The key factor to non-endemic RMN growth for both RMNs and advertisers is understanding the customer. “Audiences on both sides need to be evaluated for overlap, looking for things like commonalities in demographics, interests or life stages, to ensure that the advertisements feel contextually relevant,” our analyst Sarah Marzano said on a recent EMARKETER Meet the Analyst webinar.
Retailers need to be able to communicate what they have to offer that’s unique from their peers, she said. For a small number of retailers like Walmart and Amazon, that value will be scale. But for most other retailers, factors like regional loyalty, demographic specificity, and the ability to offer unique insights via first-party data, will be differentiators. “It’s important to make sure that you’re ready to present that in a clearly articulated way,” Marzano said.

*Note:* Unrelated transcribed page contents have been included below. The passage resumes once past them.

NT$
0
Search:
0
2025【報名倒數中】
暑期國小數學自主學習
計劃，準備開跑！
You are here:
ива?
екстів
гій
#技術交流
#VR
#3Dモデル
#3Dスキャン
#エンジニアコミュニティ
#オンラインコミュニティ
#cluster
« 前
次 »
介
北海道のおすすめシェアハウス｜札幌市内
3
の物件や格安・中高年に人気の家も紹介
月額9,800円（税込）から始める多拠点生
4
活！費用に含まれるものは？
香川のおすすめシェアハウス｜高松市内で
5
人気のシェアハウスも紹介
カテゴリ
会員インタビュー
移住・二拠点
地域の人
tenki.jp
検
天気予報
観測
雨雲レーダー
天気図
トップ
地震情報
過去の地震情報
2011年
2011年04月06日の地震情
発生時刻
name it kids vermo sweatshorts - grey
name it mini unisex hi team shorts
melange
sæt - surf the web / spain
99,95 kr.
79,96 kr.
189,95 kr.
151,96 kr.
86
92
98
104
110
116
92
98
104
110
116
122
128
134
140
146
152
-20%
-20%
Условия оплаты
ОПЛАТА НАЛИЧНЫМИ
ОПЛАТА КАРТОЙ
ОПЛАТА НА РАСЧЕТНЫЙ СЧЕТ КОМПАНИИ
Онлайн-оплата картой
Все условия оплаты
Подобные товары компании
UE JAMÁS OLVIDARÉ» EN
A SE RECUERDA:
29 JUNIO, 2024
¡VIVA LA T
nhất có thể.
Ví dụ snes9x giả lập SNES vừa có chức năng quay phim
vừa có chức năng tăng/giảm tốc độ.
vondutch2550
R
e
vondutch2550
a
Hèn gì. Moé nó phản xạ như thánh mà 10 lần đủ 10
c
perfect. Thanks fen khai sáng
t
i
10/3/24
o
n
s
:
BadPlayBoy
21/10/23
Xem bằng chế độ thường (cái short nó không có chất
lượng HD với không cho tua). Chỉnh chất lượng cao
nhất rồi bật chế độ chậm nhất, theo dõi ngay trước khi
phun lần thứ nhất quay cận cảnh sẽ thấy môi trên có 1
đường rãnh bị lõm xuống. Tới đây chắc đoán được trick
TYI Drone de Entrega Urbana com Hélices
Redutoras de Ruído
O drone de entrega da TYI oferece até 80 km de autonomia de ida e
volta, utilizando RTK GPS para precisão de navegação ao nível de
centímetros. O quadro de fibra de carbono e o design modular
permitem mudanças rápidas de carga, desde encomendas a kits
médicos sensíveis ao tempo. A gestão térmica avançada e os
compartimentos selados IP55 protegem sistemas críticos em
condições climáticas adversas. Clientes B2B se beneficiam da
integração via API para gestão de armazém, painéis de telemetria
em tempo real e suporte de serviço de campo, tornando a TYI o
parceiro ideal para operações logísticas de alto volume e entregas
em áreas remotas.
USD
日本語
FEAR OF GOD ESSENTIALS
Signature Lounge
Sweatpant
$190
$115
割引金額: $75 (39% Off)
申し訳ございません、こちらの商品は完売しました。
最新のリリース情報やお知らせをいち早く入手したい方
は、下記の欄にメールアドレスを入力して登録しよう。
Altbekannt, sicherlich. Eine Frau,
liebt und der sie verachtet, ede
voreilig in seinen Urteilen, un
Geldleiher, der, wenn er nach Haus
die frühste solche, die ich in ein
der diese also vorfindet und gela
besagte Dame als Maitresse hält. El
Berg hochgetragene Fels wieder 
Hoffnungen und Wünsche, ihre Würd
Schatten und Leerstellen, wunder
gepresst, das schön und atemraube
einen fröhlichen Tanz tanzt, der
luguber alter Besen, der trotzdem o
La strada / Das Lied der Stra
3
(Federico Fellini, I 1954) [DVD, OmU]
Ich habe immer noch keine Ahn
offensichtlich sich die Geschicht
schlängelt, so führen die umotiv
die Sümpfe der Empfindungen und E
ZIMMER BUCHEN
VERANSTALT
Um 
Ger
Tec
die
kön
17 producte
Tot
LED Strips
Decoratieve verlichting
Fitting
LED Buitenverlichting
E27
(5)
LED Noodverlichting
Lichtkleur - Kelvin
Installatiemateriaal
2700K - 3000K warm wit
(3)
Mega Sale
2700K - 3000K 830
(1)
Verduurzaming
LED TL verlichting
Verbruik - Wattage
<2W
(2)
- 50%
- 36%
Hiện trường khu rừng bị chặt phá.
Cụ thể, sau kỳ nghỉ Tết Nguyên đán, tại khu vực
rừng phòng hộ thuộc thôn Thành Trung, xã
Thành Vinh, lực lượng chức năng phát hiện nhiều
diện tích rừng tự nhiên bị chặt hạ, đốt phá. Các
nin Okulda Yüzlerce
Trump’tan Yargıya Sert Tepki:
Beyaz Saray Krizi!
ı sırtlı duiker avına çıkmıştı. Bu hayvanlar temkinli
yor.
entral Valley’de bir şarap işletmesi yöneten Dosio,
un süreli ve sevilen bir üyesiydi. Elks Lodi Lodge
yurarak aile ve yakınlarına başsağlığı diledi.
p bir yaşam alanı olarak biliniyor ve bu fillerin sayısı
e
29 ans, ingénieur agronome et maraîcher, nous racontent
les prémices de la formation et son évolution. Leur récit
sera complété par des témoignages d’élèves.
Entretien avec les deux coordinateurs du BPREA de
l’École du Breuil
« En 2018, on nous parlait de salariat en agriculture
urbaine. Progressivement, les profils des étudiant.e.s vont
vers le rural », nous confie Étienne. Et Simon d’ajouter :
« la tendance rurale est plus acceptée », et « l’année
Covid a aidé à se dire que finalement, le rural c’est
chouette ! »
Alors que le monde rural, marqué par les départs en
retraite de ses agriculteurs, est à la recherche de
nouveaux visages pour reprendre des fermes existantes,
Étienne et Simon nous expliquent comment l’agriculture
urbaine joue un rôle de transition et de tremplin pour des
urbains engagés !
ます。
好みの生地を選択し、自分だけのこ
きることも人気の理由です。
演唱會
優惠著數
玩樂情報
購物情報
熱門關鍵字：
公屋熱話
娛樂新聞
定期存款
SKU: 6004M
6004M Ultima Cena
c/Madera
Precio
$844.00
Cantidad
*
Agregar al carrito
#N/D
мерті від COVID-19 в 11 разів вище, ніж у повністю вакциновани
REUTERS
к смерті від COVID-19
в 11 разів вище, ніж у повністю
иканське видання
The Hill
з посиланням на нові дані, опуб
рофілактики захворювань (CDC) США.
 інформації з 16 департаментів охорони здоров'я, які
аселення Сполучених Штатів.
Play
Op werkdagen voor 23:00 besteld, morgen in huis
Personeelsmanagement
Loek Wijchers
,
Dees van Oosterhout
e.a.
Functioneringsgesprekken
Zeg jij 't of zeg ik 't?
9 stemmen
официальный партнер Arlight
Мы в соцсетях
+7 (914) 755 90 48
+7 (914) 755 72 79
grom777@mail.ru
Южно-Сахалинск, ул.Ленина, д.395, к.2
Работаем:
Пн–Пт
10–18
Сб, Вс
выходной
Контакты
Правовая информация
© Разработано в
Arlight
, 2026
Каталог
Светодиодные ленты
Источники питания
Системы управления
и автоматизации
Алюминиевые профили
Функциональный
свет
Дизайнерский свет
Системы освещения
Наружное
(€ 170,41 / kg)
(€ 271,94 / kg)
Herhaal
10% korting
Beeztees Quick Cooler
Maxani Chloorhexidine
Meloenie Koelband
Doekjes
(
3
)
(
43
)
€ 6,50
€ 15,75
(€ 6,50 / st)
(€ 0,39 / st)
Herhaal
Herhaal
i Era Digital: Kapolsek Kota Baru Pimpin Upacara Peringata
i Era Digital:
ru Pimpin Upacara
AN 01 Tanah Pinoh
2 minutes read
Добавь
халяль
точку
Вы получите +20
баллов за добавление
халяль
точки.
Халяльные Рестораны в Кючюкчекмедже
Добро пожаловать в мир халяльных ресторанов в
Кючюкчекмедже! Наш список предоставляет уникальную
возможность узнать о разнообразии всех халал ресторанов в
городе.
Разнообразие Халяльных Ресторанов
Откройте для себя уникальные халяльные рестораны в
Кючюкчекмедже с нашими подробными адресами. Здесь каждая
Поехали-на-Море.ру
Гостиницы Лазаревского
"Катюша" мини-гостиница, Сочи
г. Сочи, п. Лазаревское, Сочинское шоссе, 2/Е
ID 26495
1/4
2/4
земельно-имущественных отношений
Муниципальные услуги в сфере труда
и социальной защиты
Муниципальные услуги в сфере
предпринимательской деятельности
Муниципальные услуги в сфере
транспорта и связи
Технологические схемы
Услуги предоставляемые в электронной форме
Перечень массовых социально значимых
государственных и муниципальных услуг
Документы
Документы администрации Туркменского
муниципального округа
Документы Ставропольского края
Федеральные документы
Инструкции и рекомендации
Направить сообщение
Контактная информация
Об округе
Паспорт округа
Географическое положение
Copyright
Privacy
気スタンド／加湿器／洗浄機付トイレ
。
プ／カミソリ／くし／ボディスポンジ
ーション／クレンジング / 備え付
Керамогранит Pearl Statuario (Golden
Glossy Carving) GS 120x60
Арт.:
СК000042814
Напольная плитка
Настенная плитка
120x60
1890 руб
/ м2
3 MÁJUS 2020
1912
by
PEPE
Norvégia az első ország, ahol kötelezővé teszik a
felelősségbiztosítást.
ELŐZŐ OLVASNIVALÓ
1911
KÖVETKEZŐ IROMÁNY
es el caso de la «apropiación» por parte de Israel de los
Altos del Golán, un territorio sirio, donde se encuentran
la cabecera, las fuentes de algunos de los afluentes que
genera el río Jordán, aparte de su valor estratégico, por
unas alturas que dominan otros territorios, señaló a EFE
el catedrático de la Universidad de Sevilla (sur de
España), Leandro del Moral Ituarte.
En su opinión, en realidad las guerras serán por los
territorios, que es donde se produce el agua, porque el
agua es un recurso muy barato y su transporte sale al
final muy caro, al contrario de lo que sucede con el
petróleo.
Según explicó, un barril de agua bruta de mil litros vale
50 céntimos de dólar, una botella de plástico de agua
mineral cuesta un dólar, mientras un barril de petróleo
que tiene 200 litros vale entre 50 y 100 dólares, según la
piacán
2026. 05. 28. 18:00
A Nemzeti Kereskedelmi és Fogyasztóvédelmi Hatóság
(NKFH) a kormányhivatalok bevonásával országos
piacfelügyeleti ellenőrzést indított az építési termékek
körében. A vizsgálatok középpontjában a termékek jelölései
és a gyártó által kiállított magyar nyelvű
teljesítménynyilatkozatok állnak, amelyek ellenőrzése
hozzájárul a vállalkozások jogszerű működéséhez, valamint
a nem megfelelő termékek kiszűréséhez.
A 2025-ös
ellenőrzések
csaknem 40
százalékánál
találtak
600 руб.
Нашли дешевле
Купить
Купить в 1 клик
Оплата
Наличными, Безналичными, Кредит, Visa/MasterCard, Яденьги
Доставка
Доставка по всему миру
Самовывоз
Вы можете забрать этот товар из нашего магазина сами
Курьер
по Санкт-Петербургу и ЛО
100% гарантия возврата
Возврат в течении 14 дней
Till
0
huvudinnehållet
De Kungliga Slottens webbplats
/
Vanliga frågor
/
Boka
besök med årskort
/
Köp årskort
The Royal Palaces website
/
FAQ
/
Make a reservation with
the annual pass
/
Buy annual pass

Advertisers need to take a comprehensive approach to evaluating RMNs where they consider not only the scale, but the specialized audience as well, said Marzano. Advertisers need to think creatively about where their core audience may be shopping and seek out those RMNs.
There are several reasons non-endemic RMN advertising is gaining attention.
Non-endemic spend in retail media networks comes from complementary categories and industries. This is so advertisements don’t cannibalize a retailers’ sales.